Collecting only essential data reduces paperwork. Managers and providers can decide what data to collect by looking at organizational objectives and selecting indicators that measure achievement of them (73). For instance, before 1997 in the Eastern Cape district in South Africa, health facilities collected and sent vast amounts of data up the information pipeline. Much of the information collected was unnecessary, and the few useful data were lost in the mass of numbers. The clinic and hospital managers determined which information was essential for their facilities to function effectively and selected appropriate measurable indicators. The value of the data to the facilities increased, while the volume of data reported up the information pipeline decreased (33).

Principles in Action

India: Using Data Effectively

In India health workers at a rural hospital in Bhorugram, Rajasthan, used data on immunization dropout rates to improve childhood immunization coverage dramatically. In the early 1990s the hospital installed a computerized system to collect and manage client data. With access to the new system, service providers discovered that fewer than half of children in the area received full immunization coverage against the six major childhood diseases. The 1990 World Summit for Children had set a goal of immunizing 90% of children under one year of age by 2000 (117).

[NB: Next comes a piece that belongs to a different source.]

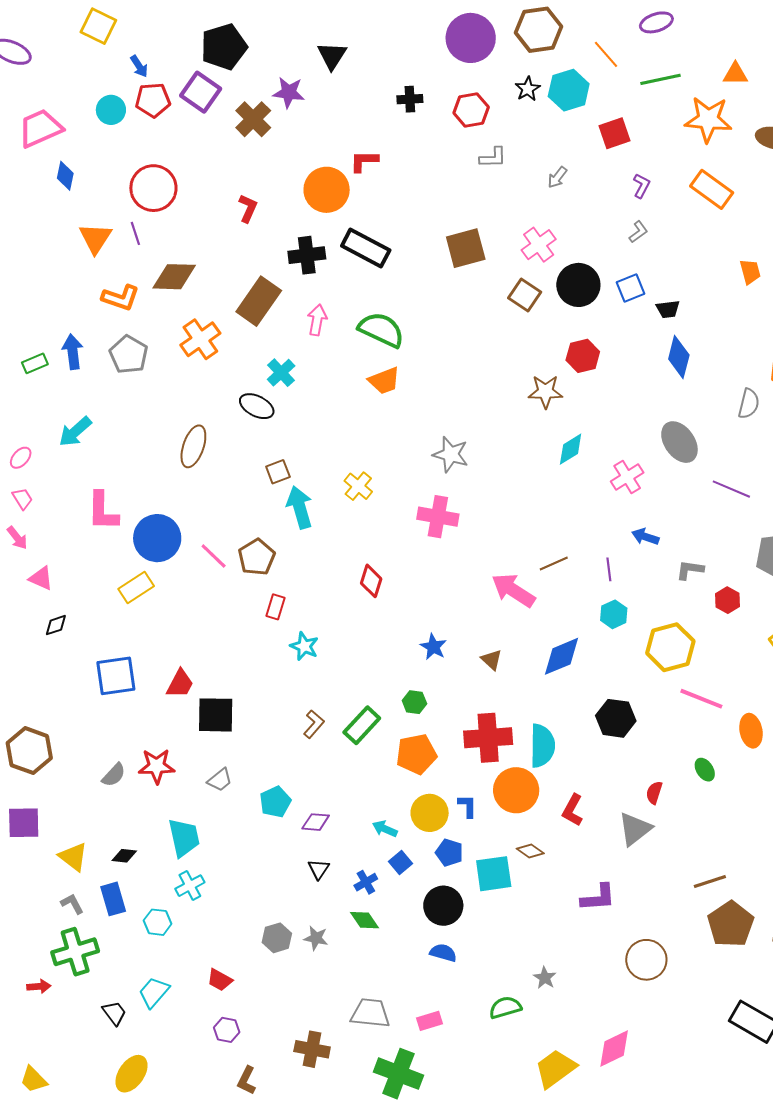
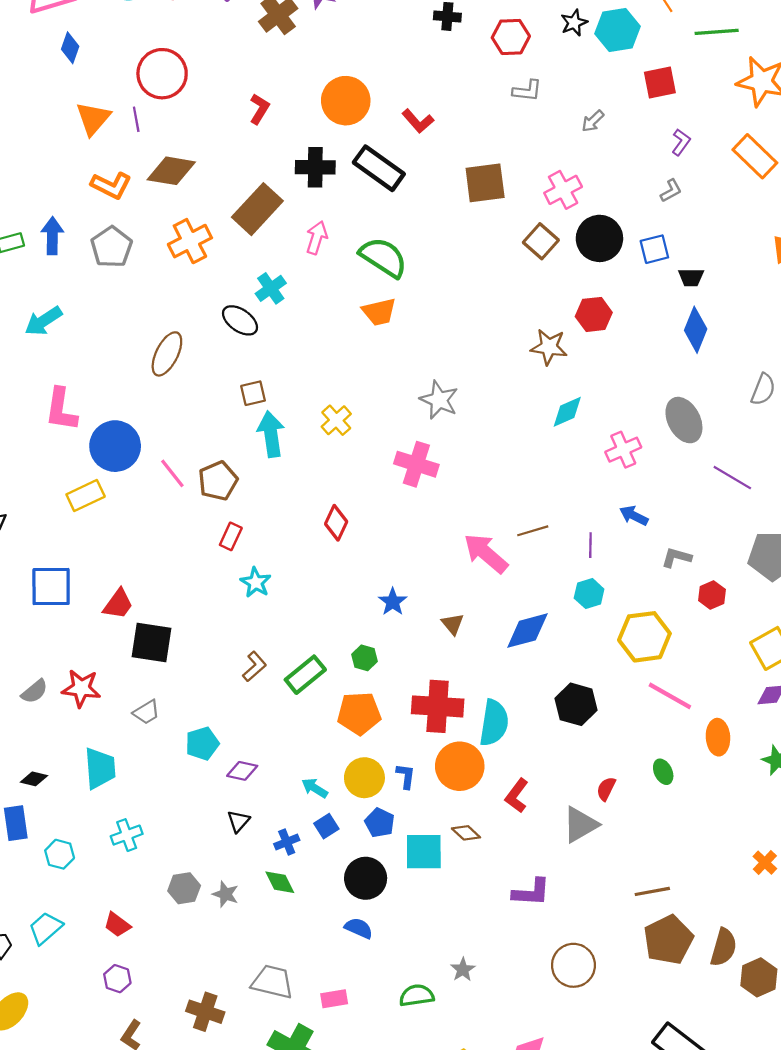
red L-shape: (364, 161) -> (418, 121), moved, turned -140
cyan cross: (190, 886) -> (127, 835), moved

Alerted to the wide gap between actual and recommended immunization rates, the dispensary staff began an outreach campaign. The hospital’s community health workers and auxiliary nurse-midwives visited the 40 surrounding villages and urged parents to have their children immunized.

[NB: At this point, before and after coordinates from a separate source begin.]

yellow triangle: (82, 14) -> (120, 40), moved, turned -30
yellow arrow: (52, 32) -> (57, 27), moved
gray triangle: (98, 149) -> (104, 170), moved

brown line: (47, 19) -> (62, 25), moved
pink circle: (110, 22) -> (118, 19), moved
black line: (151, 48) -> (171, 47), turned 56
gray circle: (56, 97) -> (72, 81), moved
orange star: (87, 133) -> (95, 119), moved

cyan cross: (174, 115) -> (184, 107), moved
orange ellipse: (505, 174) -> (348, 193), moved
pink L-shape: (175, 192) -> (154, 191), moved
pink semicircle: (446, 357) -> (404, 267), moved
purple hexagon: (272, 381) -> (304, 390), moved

The number of child immunizations increased dramatically. In 1996, for example, 82% of children in the community were fully immunized, compared with just 45% in 1992, before the campaign began. Encouraged by this success, clinic administrators are using the outreach workers to promote other primary health care services, such as antenatal care and family planning (105).

Number 2 Make good use of what you collect. Managers should be able both to analyze the data that they collect and to act on it. Once collected, the data should be tabulated and summarized in reports that facilitate access and analysis. To be useful, data must be converted into information that can be easily understood and delivered to the program staff who are able to apply it in decision-making (see box right). Too often, however, managers simply aggregate the data and report them to higher levels.

Developing a plan for sharing information is important to get the right data to the right people in a useful form. As a first step, creating an information flow table that summarizes how information moves internally can help managers discover which staff need what information, how they will use it, and how detailed the information needs to be. This flow table will help staff compare current with desirable practice and close the gaps (123).

Number 3 Empower staff to both collect and use data. The more relevant that data are to program staff members’ jobs, the more that staff are likely to collect data accurately and on time (66). When they understand how program data can be used to identify problems or improve services, staff are more likely to make use of data (15). Charts and diagrams can help. For example, in maternal and child health and family planning centers in Istanbul, Turkey, the staff recognized that recording on a central wall chart the number of family planning clients as well as stock levels of IUDs, pills, and condoms improved their ability to monitor supplies and avoid shortfalls (32).

Number 4 Provide feedback on data collected. Managers can show providers the importance of data by providing feedback on the data collected and used. Feedback also displays appreciation for staff effort and motivates staff to maintain the information system regularly. To provide constructive feedback, managers should determine whether data are being provided on all key indicators, all gaps in data collection have been identified, information is accurate and reliable, and decisions or actions are based on the data (123). If staff members are making many mistakes in collecting, tabulating, or analyzing data, managers may need to redesign or simplify clinic forms or to train staff to reduce errors (115).